The Internet of Everything, Where Marketing Becomes King

It would be somewhat of a great understatement to say that The Internet of Things is a work in progress.

As more connected things join the network, more people around the world are becoming connected to those things.

There are 7 billion mobile cellular subscriptions and almost all (95%) of people are now within reach of a mobile network, based on a new major study by the International Telephone Union (ITU).

The seventh annual global study, Measuring the Information Society Report, in more than 200 pages covers 167 economies in an in-depth analysis of IoT and a connected world.

The ITU created an index identifying the overall most connected countries in terms of Internet connectivity and the adoption of data services. Korea leads the list and the United States is number 15, following Germany and Austria.

  1. Korea
  2. Denmark
  3. Iceland
  4. United Kingdom
  5. Sweden
  6. Luxembourg
  7. Switzerland
  8. Netherlands
  9. Hong Kong, China
  10. Norway
  11. Japan
  12. Finland
  13. Austria
  14. Germany
  15. United States

The importance of the generation, processing and analysis of data generated by connected devices is identified as the source of most of the value to be derived from The Internet of Things.

For marketing purposes, the insight from all this data will be the true value from which contextually relevant messaging can be created.
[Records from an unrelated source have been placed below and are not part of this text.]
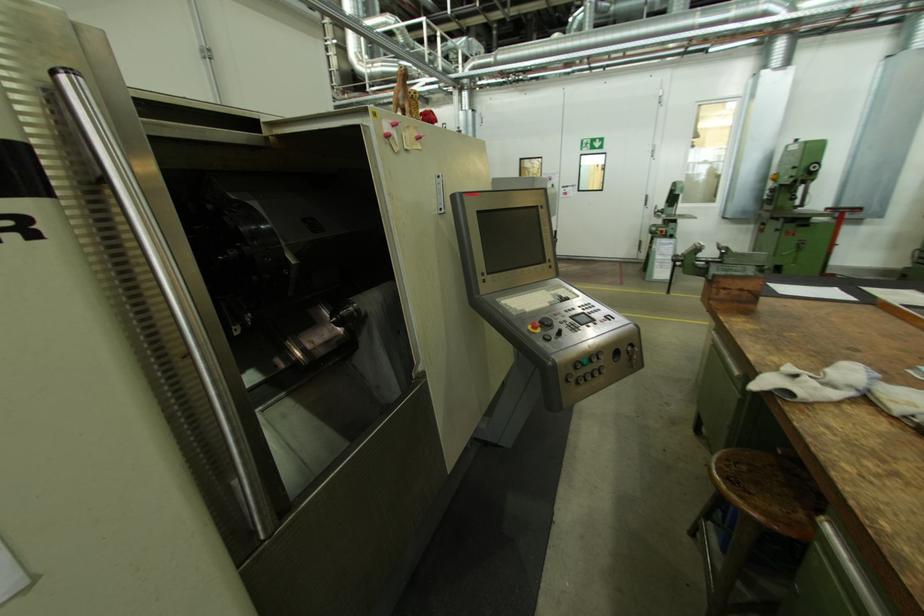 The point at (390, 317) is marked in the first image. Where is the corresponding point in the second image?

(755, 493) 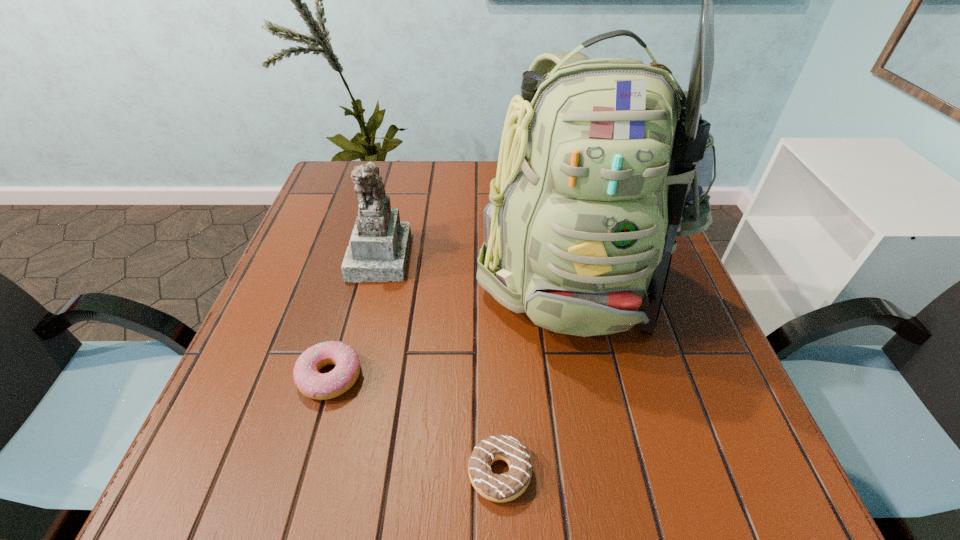 Image resolution: width=960 pixels, height=540 pixels. I want to click on object that is positioned at the near edge, so click(x=508, y=486).

Locate an element on the screen. The width and height of the screenshot is (960, 540). figurine that is at the left edge is located at coordinates (378, 249).

Find the location of a particular element. The width and height of the screenshot is (960, 540). doughnut that is at the left edge is located at coordinates (311, 383).

This screenshot has height=540, width=960. What are the coordinates of `object that is at the right edge` in the screenshot? It's located at (603, 162).

Locate an element on the screen. The height and width of the screenshot is (540, 960). vacant region at the far edge of the desktop is located at coordinates (392, 184).

The height and width of the screenshot is (540, 960). Identify the location of vacant area at the near edge of the desktop. pos(576,489).

This screenshot has height=540, width=960. Find the location of `vacant position at the left edge of the desktop`. vacant position at the left edge of the desktop is located at coordinates (335, 231).

Where is `vacant space at the right edge of the desktop`? vacant space at the right edge of the desktop is located at coordinates (669, 411).

Find the location of a particular element. Image resolution: width=960 pixels, height=540 pixels. free point at the near left corner is located at coordinates (231, 472).

Find the location of a particular element. This screenshot has width=960, height=540. free space at the near right corner of the desktop is located at coordinates (707, 451). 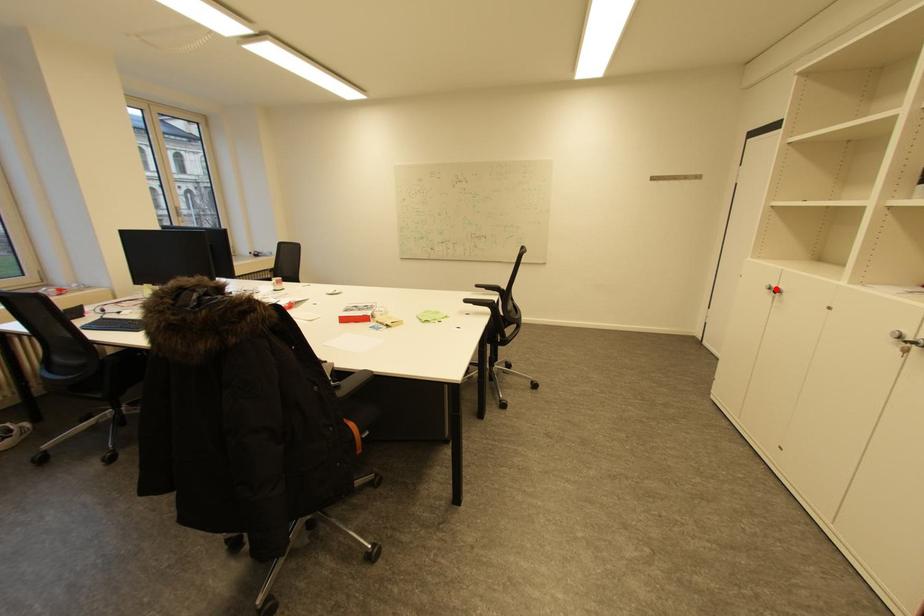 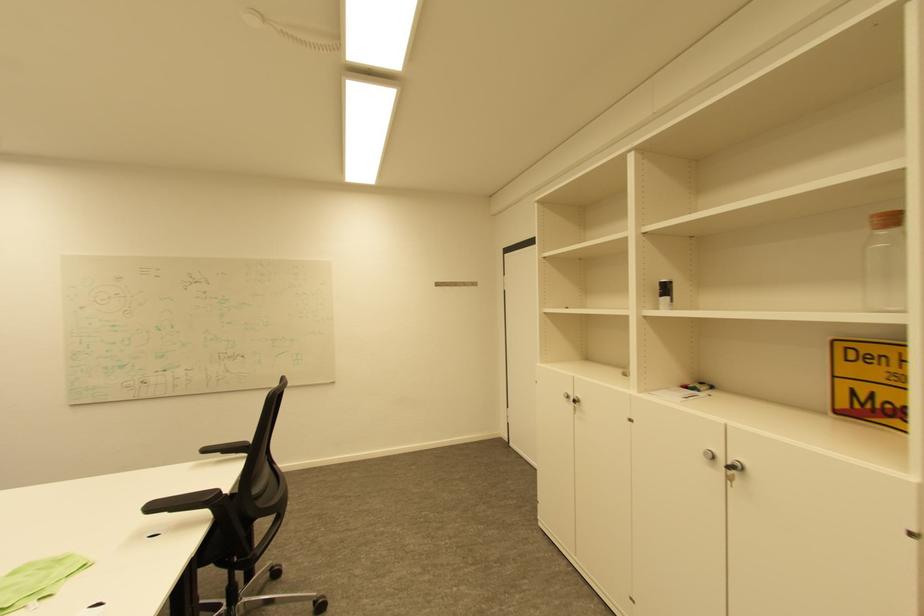 Where in the second image is the point corresponding to the highlighted location from the first image?

(574, 398) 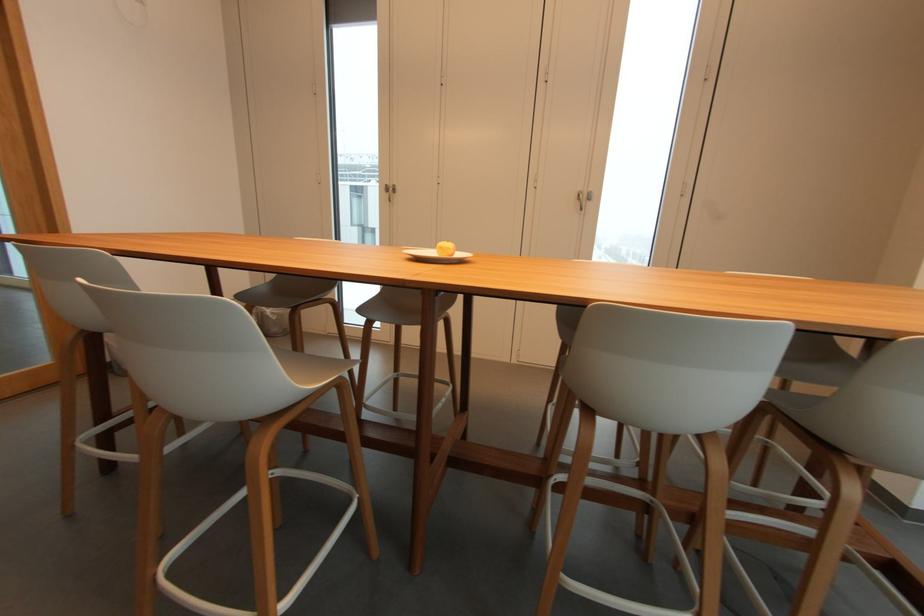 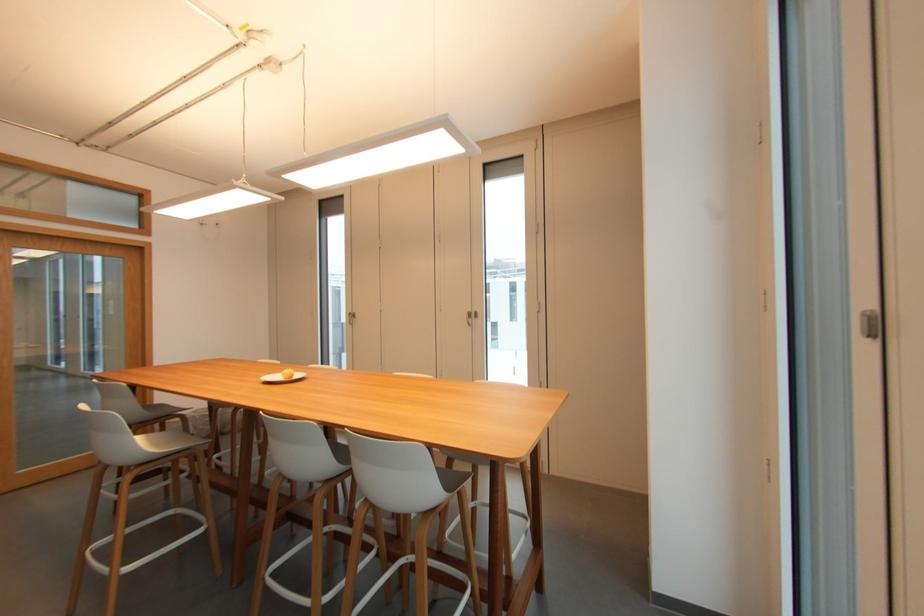 Find the pixel in the second image that matches point (585, 188) in the first image.

(473, 310) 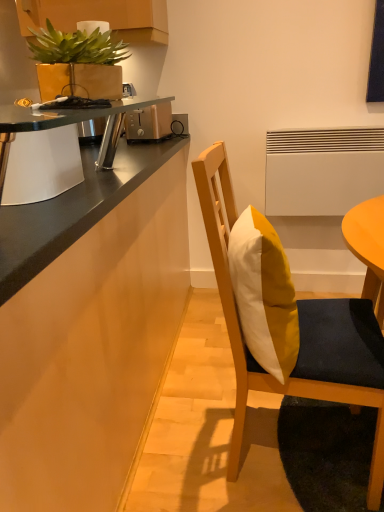 Question: Is metallic silver desk at upper left positioned behind yellow matte pillow at center?

Choices:
 (A) yes
 (B) no

Answer: (B)

Question: Is metallic silver desk at upper left to the left of yellow matte pillow at center from the viewer's perspective?

Choices:
 (A) no
 (B) yes

Answer: (B)

Question: Is metallic silver desk at upper left located outside yellow matte pillow at center?

Choices:
 (A) yes
 (B) no

Answer: (A)

Question: Does metallic silver desk at upper left have a lesser width compared to yellow matte pillow at center?

Choices:
 (A) yes
 (B) no

Answer: (A)

Question: Is metallic silver desk at upper left bigger than yellow matte pillow at center?

Choices:
 (A) no
 (B) yes

Answer: (B)

Question: Would you say matte gold pot at upper left is inside or outside matte wood cabinetry at left?

Choices:
 (A) outside
 (B) inside

Answer: (A)

Question: Considering the positions of matte gold pot at upper left and matte wood cabinetry at left in the image, is matte gold pot at upper left taller or shorter than matte wood cabinetry at left?

Choices:
 (A) short
 (B) tall

Answer: (A)

Question: Based on their sizes in the image, would you say matte gold pot at upper left is bigger or smaller than matte wood cabinetry at left?

Choices:
 (A) big
 (B) small

Answer: (B)

Question: From a real-world perspective, relative to matte wood cabinetry at left, is matte gold pot at upper left vertically above or below?

Choices:
 (A) below
 (B) above

Answer: (B)

Question: Is wooden chair with cushion at center taller or shorter than matte gold pot at upper left?

Choices:
 (A) tall
 (B) short

Answer: (A)

Question: Is wooden chair with cushion at center situated inside matte gold pot at upper left or outside?

Choices:
 (A) inside
 (B) outside

Answer: (B)

Question: From the image's perspective, relative to matte gold pot at upper left, is wooden chair with cushion at center above or below?

Choices:
 (A) below
 (B) above

Answer: (A)

Question: From a real-world perspective, relative to matte gold pot at upper left, is wooden chair with cushion at center vertically above or below?

Choices:
 (A) below
 (B) above

Answer: (A)

Question: In the image, is metallic silver desk at upper left on the left side or the right side of satin gold toaster at upper center?

Choices:
 (A) left
 (B) right

Answer: (A)

Question: From the image's perspective, is metallic silver desk at upper left positioned above or below satin gold toaster at upper center?

Choices:
 (A) above
 (B) below

Answer: (B) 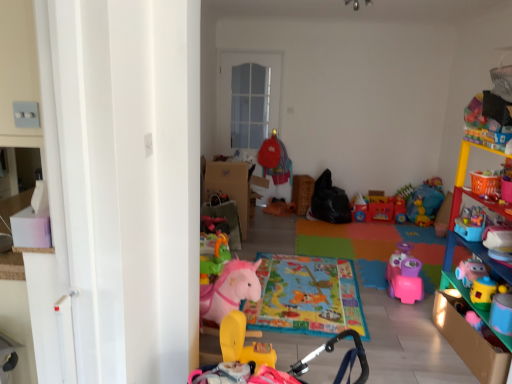 Question: Is rubber yellow rocking horse at lower center, the second toy from the back, bigger or smaller than rubber yellow horse at center, acting as the first toy starting from the back?

Choices:
 (A) big
 (B) small

Answer: (A)

Question: Would you say rubber yellow rocking horse at lower center, the second toy from the back, is to the left or to the right of rubber yellow horse at center, the 2th toy from the front, in the picture?

Choices:
 (A) left
 (B) right

Answer: (B)

Question: Estimate the real-world distances between objects in this image. Which object is farther from the multicolored plastic shelf at right?

Choices:
 (A) rubber yellow rocking horse at lower center, the 1th toy positioned from the front
 (B) rubber yellow horse at center, the 2th toy from the front

Answer: (B)

Question: Which is nearer to the rubber yellow rocking horse at lower center, the second toy from the back?

Choices:
 (A) rubber yellow horse at center, acting as the first toy starting from the back
 (B) multicolored plastic shelf at right

Answer: (A) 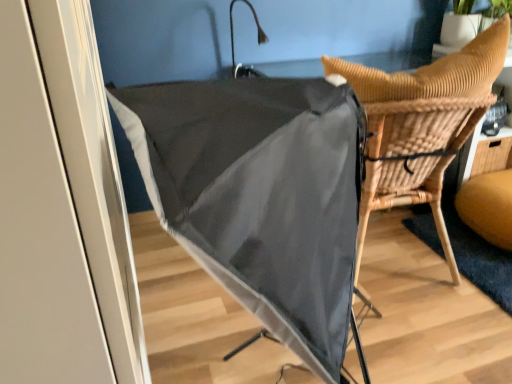 Question: In terms of width, does woven wood chair at center look wider or thinner when compared to woven wood table at right?

Choices:
 (A) thin
 (B) wide

Answer: (B)

Question: Is point (497, 39) closer or farther from the camera than point (460, 165)?

Choices:
 (A) farther
 (B) closer

Answer: (B)

Question: Which object is positioned closest to the woven wood table at right?

Choices:
 (A) matte black umbrella at center
 (B) woven wood chair at center

Answer: (B)

Question: Which of these objects is positioned farthest from the woven wood table at right?

Choices:
 (A) woven wood chair at center
 (B) matte black umbrella at center

Answer: (B) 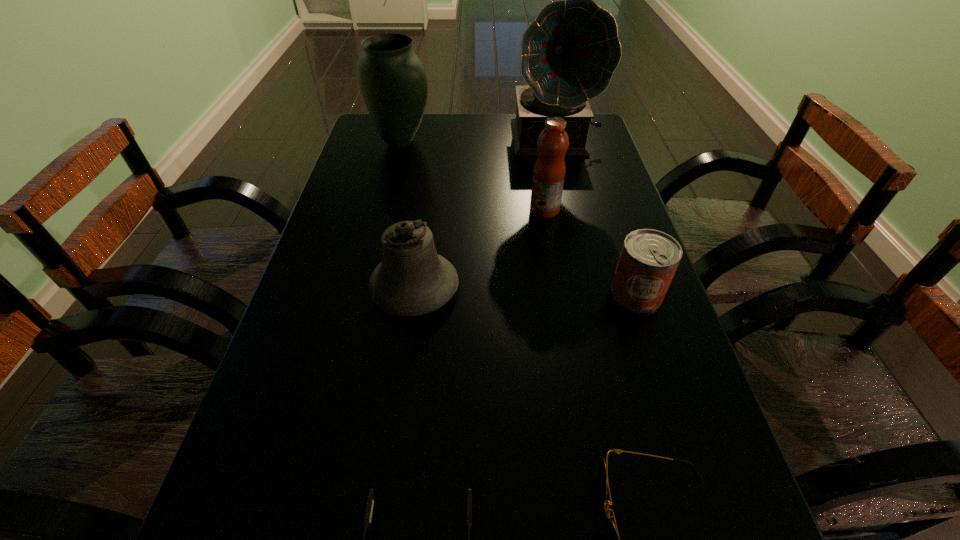 Where is `free space in the image that satisfies the following two spatial constraints: 1. on the horn of the tallest object; 2. on the front label of the third farthest object`? This screenshot has width=960, height=540. free space in the image that satisfies the following two spatial constraints: 1. on the horn of the tallest object; 2. on the front label of the third farthest object is located at coordinates (570, 210). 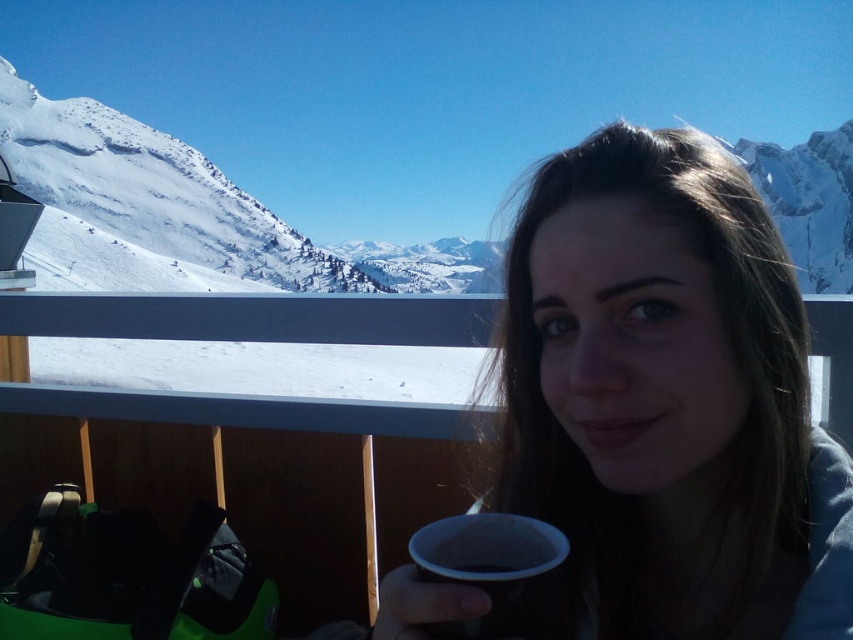 Question: Considering the real-world distances, which object is closest to the matte black cup at center?

Choices:
 (A) white matte cup at lower center
 (B) black matte cup at lower center

Answer: (B)

Question: Is black ceramic cup at lower center positioned at the back of white matte cup at lower center?

Choices:
 (A) yes
 (B) no

Answer: (A)

Question: Estimate the real-world distances between objects in this image. Which object is farther from the snowy white mountain at upper left?

Choices:
 (A) matte black cup at center
 (B) black ceramic cup at lower center
 (C) white matte cup at lower center

Answer: (C)

Question: Which point is closer to the camera?

Choices:
 (A) black matte cup at lower center
 (B) white matte cup at lower center
 (C) snowy white mountain at upper left

Answer: (B)

Question: Does snowy white mountain at upper left appear on the left side of black ceramic cup at lower center?

Choices:
 (A) yes
 (B) no

Answer: (B)

Question: In this image, where is matte black cup at center located relative to black matte cup at lower center?

Choices:
 (A) right
 (B) left

Answer: (A) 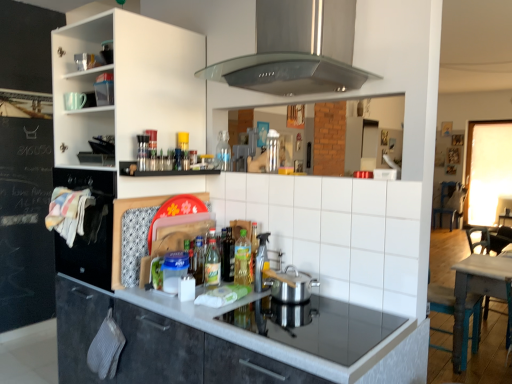 This screenshot has width=512, height=384. I want to click on free location to the right of translucent plastic bottle at center, acting as the first bottle starting from the bottom, so click(241, 290). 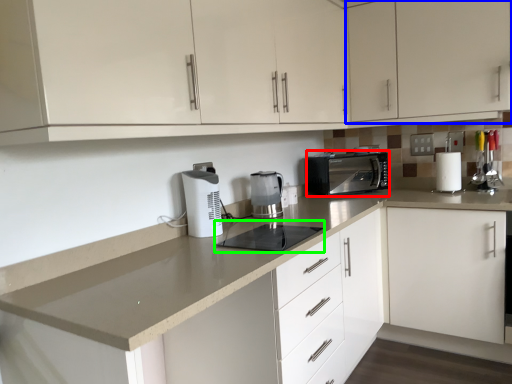 Question: Which is nearer to the kitchen appliance (highlighted by a red box)? cabinetry (highlighted by a blue box) or appliance (highlighted by a green box).

Choices:
 (A) cabinetry
 (B) appliance

Answer: (A) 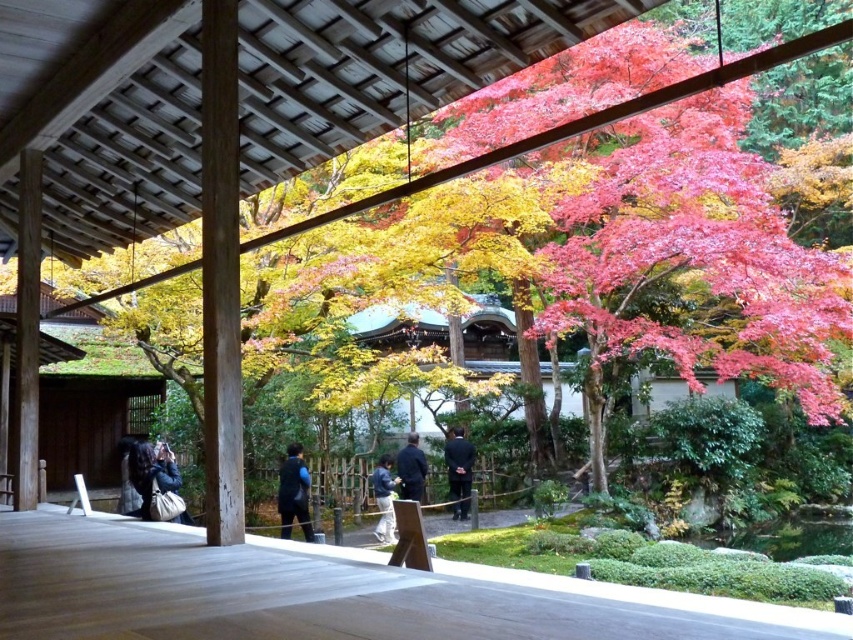 Is black matte vest at center above dark blue fabric at center?

No.

Which is in front, point (289, 456) or point (445, 461)?

Point (289, 456) is in front.

Find the location of a particular element. black matte vest at center is located at coordinates (294, 492).

Is dark blue fabric bag at lower left further to the viewer compared to black matte vest at center?

That is False.

This screenshot has width=853, height=640. What do you see at coordinates (155, 483) in the screenshot?
I see `dark blue fabric bag at lower left` at bounding box center [155, 483].

Describe the element at coordinates (155, 483) in the screenshot. Image resolution: width=853 pixels, height=640 pixels. I see `dark blue fabric bag at lower left` at that location.

Identify the location of dark blue fabric bag at lower left. This screenshot has height=640, width=853. (155, 483).

Does dark blue fabric bag at lower left have a smaller size compared to dark blue fabric jacket at center?

Incorrect, dark blue fabric bag at lower left is not smaller in size than dark blue fabric jacket at center.

Is dark blue fabric bag at lower left shorter than dark blue fabric jacket at center?

Indeed, dark blue fabric bag at lower left has a lesser height compared to dark blue fabric jacket at center.

Is point (177, 493) positioned before point (404, 477)?

Yes, it is.

Locate an element on the screen. The height and width of the screenshot is (640, 853). dark blue fabric bag at lower left is located at coordinates pos(155,483).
The report notes that the value of IoT is closely linked to the exploitation of big data, which comes with all of the associated data management challenges.

As in other studies, ITU projects the number of connected objects as large, forecasting that 26 billion to 100 billion devices will be IoT connected by 2020. These will include traditional unsmart devices, like toasters, light bulbs and refrigerators, all of which be made smart with real-time sensor equipped with communication capabilities.

The report credits IoT growth to a convergence of several factors, including the growth of the Internet, development of Internet-linked radio frequency identification (RFID), context-aware computing, wearables and ubiquitous computing.

As a work in progress, The Internet of Things is evolving, having started with people connecting to machines and then machines to machines (M2M).

The next stage will be The Internet of Everything, the connecting of people, devices, data and processes.

Content and communication will have to be created to ride along all of those connections.  

And that’s where marketing will be king.